■ Items from a data source:
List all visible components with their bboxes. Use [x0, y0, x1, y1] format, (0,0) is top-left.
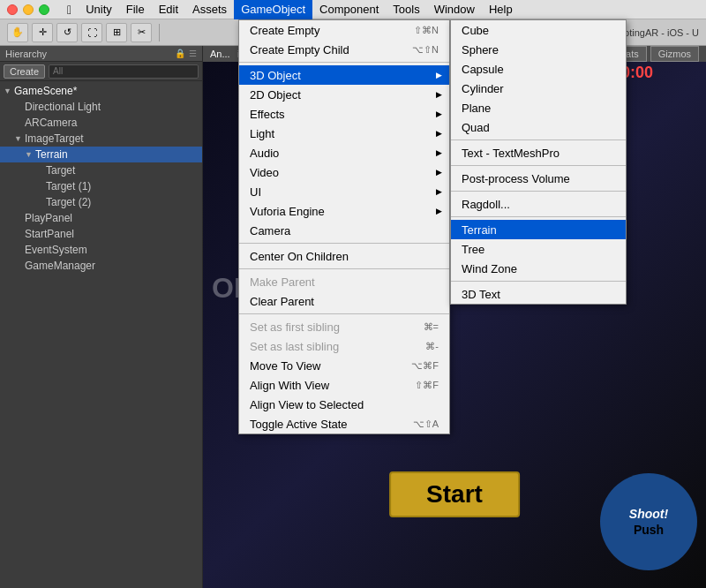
- menu-item-label: Make Parent: [250, 275, 315, 289]
- submenu-separator: [451, 216, 626, 217]
- menu-item-camera[interactable]: Camera: [239, 221, 449, 240]
- submenu-item-tree[interactable]: Tree: [451, 239, 626, 259]
- menu-separator: [239, 268, 449, 269]
- submenu-item-label: Plane: [462, 102, 491, 115]
- menu-item-label: Camera: [250, 224, 290, 237]
- menu-item-label: Center On Children: [250, 250, 349, 263]
- menu-item-center-on-children[interactable]: Center On Children: [239, 246, 449, 266]
- menu-item-label: Toggle Active State: [250, 418, 348, 431]
- submenu-item-label: Sphere: [462, 43, 499, 57]
- menu-item-create-empty-child[interactable]: Create Empty Child ⌥⇧N: [239, 40, 449, 59]
- menu-separator: [239, 243, 449, 244]
- submenu-item-label: Ragdoll...: [462, 198, 510, 211]
- submenu-item-label: Cylinder: [462, 82, 504, 95]
- submenu-item-label: Wind Zone: [462, 262, 517, 275]
- menu-item-audio[interactable]: Audio: [239, 143, 449, 162]
- submenu-item-plane[interactable]: Plane: [451, 98, 626, 117]
- submenu-item-label: Text - TextMeshPro: [462, 147, 560, 160]
- submenu-item-capsule[interactable]: Capsule: [451, 59, 626, 79]
- menu-item-label: Create Empty Child: [250, 43, 349, 57]
- menu-item-label: 2D Object: [250, 88, 301, 102]
- submenu-separator: [451, 281, 626, 282]
- menu-item-ui[interactable]: UI: [239, 182, 449, 201]
- menu-item-effects[interactable]: Effects: [239, 104, 449, 124]
- menu-item-align-view-selected[interactable]: Align View to Selected: [239, 395, 449, 414]
- shortcut-label: ⇧⌘F: [415, 380, 439, 391]
- submenu-item-label: Quad: [462, 121, 490, 134]
- submenu-separator: [451, 191, 626, 192]
- menu-item-label: Create Empty: [250, 24, 319, 37]
- menu-item-move-to-view[interactable]: Move To View ⌥⌘F: [239, 356, 449, 375]
- gameobject-menu: Create Empty ⇧⌘N Create Empty Child ⌥⇧N …: [238, 19, 450, 434]
- menu-item-label: Light: [250, 127, 274, 140]
- menu-item-label: Align With View: [250, 379, 329, 392]
- menu-item-label: Move To View: [250, 359, 320, 373]
- menu-item-light[interactable]: Light: [239, 124, 449, 143]
- submenu-separator: [451, 165, 626, 166]
- menu-separator: [239, 313, 449, 314]
- submenu-3d-object: Cube Sphere Capsule Cylinder Plane Quad …: [450, 19, 627, 305]
- submenu-item-text-textmeshpro[interactable]: Text - TextMeshPro: [451, 143, 626, 162]
- shortcut-label: ⌥⇧N: [412, 44, 439, 56]
- menu-item-set-first-sibling: Set as first sibling ⌘=: [239, 317, 449, 336]
- submenu-item-wind-zone[interactable]: Wind Zone: [451, 259, 626, 278]
- menu-item-label: Set as last sibling: [250, 340, 339, 353]
- shortcut-label: ⌘=: [424, 321, 439, 333]
- submenu-separator: [451, 139, 626, 140]
- menu-item-label: Set as first sibling: [250, 320, 340, 334]
- shortcut-label: ⇧⌘N: [414, 25, 439, 36]
- submenu-item-label: Tree: [462, 243, 484, 256]
- submenu-item-label: Post-process Volume: [462, 172, 570, 185]
- menu-item-label: Video: [250, 166, 279, 179]
- menu-item-2d-object[interactable]: 2D Object: [239, 85, 449, 104]
- menu-item-label: Align View to Selected: [250, 398, 364, 411]
- shortcut-label: ⌥⇧A: [413, 418, 439, 430]
- submenu-item-quad[interactable]: Quad: [451, 117, 626, 137]
- submenu-item-label: Capsule: [462, 63, 504, 76]
- submenu-item-cylinder[interactable]: Cylinder: [451, 79, 626, 98]
- shortcut-label: ⌘-: [425, 341, 439, 352]
- menu-item-3d-object[interactable]: 3D Object: [239, 65, 449, 85]
- submenu-item-label: Terrain: [462, 223, 497, 237]
- menu-separator: [239, 62, 449, 63]
- menu-item-clear-parent[interactable]: Clear Parent: [239, 291, 449, 311]
- dropdown-overlay: Create Empty ⇧⌘N Create Empty Child ⌥⇧N …: [0, 0, 706, 588]
- menu-item-label: UI: [250, 185, 261, 199]
- menu-item-label: 3D Object: [250, 69, 301, 82]
- submenu-item-sphere[interactable]: Sphere: [451, 40, 626, 59]
- menu-item-label: Vuforia Engine: [250, 205, 325, 218]
- shortcut-label: ⌥⌘F: [411, 360, 439, 372]
- submenu-item-terrain[interactable]: Terrain: [451, 220, 626, 239]
- menu-item-vuforia-engine[interactable]: Vuforia Engine: [239, 201, 449, 221]
- menu-item-align-with-view[interactable]: Align With View ⇧⌘F: [239, 375, 449, 395]
- submenu-item-cube[interactable]: Cube: [451, 20, 626, 40]
- menu-item-label: Effects: [250, 108, 285, 121]
- menu-item-set-last-sibling: Set as last sibling ⌘-: [239, 336, 449, 356]
- submenu-item-label: Cube: [462, 24, 489, 37]
- menu-item-make-parent: Make Parent: [239, 272, 449, 291]
- submenu-item-label: 3D Text: [462, 288, 500, 301]
- menu-item-label: Audio: [250, 147, 279, 160]
- menu-item-create-empty[interactable]: Create Empty ⇧⌘N: [239, 20, 449, 40]
- menu-item-video[interactable]: Video: [239, 162, 449, 182]
- submenu-item-ragdoll[interactable]: Ragdoll...: [451, 194, 626, 214]
- menu-item-label: Clear Parent: [250, 295, 314, 308]
- submenu-item-post-process-volume[interactable]: Post-process Volume: [451, 169, 626, 188]
- submenu-item-3d-text[interactable]: 3D Text: [451, 284, 626, 304]
- menu-item-toggle-active[interactable]: Toggle Active State ⌥⇧A: [239, 414, 449, 433]
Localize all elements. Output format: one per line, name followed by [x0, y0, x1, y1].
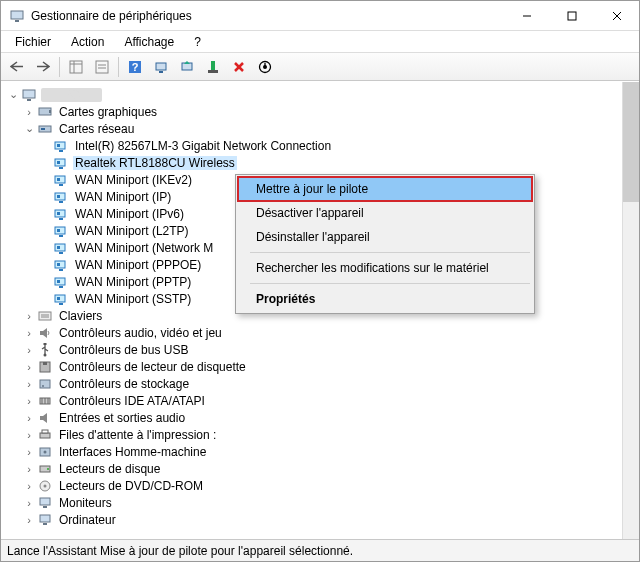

■ WHAT YOU ARE ASKED TO DO:
The records above need to be given again exactly. Omit the pictures.

■ EXERCISE OUTPUT:
List all visible components with their bboxes. Use [x0, y0, x1, y1] format, (0,0) is top-left.
- menu-item-label: Make Parent: [250, 275, 315, 289]
- submenu-separator: [451, 216, 626, 217]
- menu-item-camera[interactable]: Camera: [239, 221, 449, 240]
- submenu-item-tree[interactable]: Tree: [451, 239, 626, 259]
- menu-separator: [239, 268, 449, 269]
- submenu-item-label: Plane: [462, 102, 491, 115]
- menu-item-label: Camera: [250, 224, 290, 237]
- menu-item-label: Center On Children: [250, 250, 349, 263]
- menu-item-center-on-children[interactable]: Center On Children: [239, 246, 449, 266]
- menu-item-label: Toggle Active State: [250, 418, 348, 431]
- submenu-item-label: Sphere: [462, 43, 499, 57]
- menu-item-create-empty-child[interactable]: Create Empty Child ⌥⇧N: [239, 40, 449, 59]
- menu-separator: [239, 243, 449, 244]
- submenu-item-label: Ragdoll...: [462, 198, 510, 211]
- submenu-item-label: Cylinder: [462, 82, 504, 95]
- submenu-item-label: Wind Zone: [462, 262, 517, 275]
- menu-item-audio[interactable]: Audio: [239, 143, 449, 162]
- submenu-item-plane[interactable]: Plane: [451, 98, 626, 117]
- submenu-item-label: Text - TextMeshPro: [462, 147, 560, 160]
- submenu-item-capsule[interactable]: Capsule: [451, 59, 626, 79]
- menu-item-label: Create Empty Child: [250, 43, 349, 57]
- menu-item-label: 2D Object: [250, 88, 301, 102]
- submenu-separator: [451, 281, 626, 282]
- menu-item-ui[interactable]: UI: [239, 182, 449, 201]
- menu-item-effects[interactable]: Effects: [239, 104, 449, 124]
- menu-item-align-view-selected[interactable]: Align View to Selected: [239, 395, 449, 414]
- shortcut-label: ⇧⌘F: [415, 380, 439, 391]
- submenu-item-label: Quad: [462, 121, 490, 134]
- submenu-separator: [451, 191, 626, 192]
- menu-item-label: Create Empty: [250, 24, 319, 37]
- menu-item-move-to-view[interactable]: Move To View ⌥⌘F: [239, 356, 449, 375]
- gameobject-menu: Create Empty ⇧⌘N Create Empty Child ⌥⇧N …: [238, 19, 450, 434]
- menu-item-label: Light: [250, 127, 274, 140]
- menu-item-label: Align With View: [250, 379, 329, 392]
- menu-item-label: Move To View: [250, 359, 320, 373]
- menu-item-light[interactable]: Light: [239, 124, 449, 143]
- submenu-separator: [451, 165, 626, 166]
- menu-separator: [239, 313, 449, 314]
- submenu-3d-object: Cube Sphere Capsule Cylinder Plane Quad …: [450, 19, 627, 305]
- submenu-item-text-textmeshpro[interactable]: Text - TextMeshPro: [451, 143, 626, 162]
- shortcut-label: ⌥⇧N: [412, 44, 439, 56]
- menu-item-set-first-sibling: Set as first sibling ⌘=: [239, 317, 449, 336]
- submenu-item-wind-zone[interactable]: Wind Zone: [451, 259, 626, 278]
- menu-item-label: Set as last sibling: [250, 340, 339, 353]
- shortcut-label: ⌘=: [424, 321, 439, 333]
- submenu-separator: [451, 139, 626, 140]
- menu-item-label: Set as first sibling: [250, 320, 340, 334]
- shortcut-label: ⇧⌘N: [414, 25, 439, 36]
- submenu-item-label: Tree: [462, 243, 484, 256]
- submenu-item-label: Post-process Volume: [462, 172, 570, 185]
- menu-item-label: Video: [250, 166, 279, 179]
- menu-item-2d-object[interactable]: 2D Object: [239, 85, 449, 104]
- menu-item-label: Align View to Selected: [250, 398, 364, 411]
- shortcut-label: ⌥⇧A: [413, 418, 439, 430]
- submenu-item-quad[interactable]: Quad: [451, 117, 626, 137]
- submenu-item-label: Capsule: [462, 63, 504, 76]
- submenu-item-cylinder[interactable]: Cylinder: [451, 79, 626, 98]
- shortcut-label: ⌘-: [425, 341, 439, 352]
- menu-item-3d-object[interactable]: 3D Object: [239, 65, 449, 85]
- submenu-item-label: Terrain: [462, 223, 497, 237]
- menu-separator: [239, 62, 449, 63]
- menu-item-clear-parent[interactable]: Clear Parent: [239, 291, 449, 311]
- dropdown-overlay: Create Empty ⇧⌘N Create Empty Child ⌥⇧N …: [0, 0, 706, 588]
- menu-item-label: UI: [250, 185, 261, 199]
- menu-item-label: 3D Object: [250, 69, 301, 82]
- submenu-item-sphere[interactable]: Sphere: [451, 40, 626, 59]
- menu-item-label: Vuforia Engine: [250, 205, 325, 218]
- shortcut-label: ⌥⌘F: [411, 360, 439, 372]
- submenu-item-terrain[interactable]: Terrain: [451, 220, 626, 239]
- menu-item-vuforia-engine[interactable]: Vuforia Engine: [239, 201, 449, 221]
- menu-item-align-with-view[interactable]: Align With View ⇧⌘F: [239, 375, 449, 395]
- submenu-item-cube[interactable]: Cube: [451, 20, 626, 40]
- menu-item-label: Effects: [250, 108, 285, 121]
- menu-item-set-last-sibling: Set as last sibling ⌘-: [239, 336, 449, 356]
- submenu-item-label: Cube: [462, 24, 489, 37]
- menu-item-make-parent: Make Parent: [239, 272, 449, 291]
- submenu-item-label: 3D Text: [462, 288, 500, 301]
- menu-item-label: Audio: [250, 147, 279, 160]
- menu-item-create-empty[interactable]: Create Empty ⇧⌘N: [239, 20, 449, 40]
- menu-item-video[interactable]: Video: [239, 162, 449, 182]
- submenu-item-ragdoll[interactable]: Ragdoll...: [451, 194, 626, 214]
- menu-item-label: Clear Parent: [250, 295, 314, 308]
- submenu-item-post-process-volume[interactable]: Post-process Volume: [451, 169, 626, 188]
- submenu-item-3d-text[interactable]: 3D Text: [451, 284, 626, 304]
- menu-item-toggle-active[interactable]: Toggle Active State ⌥⇧A: [239, 414, 449, 433]
Localize all elements. Output format: one per line, name followed by [x0, y0, x1, y1].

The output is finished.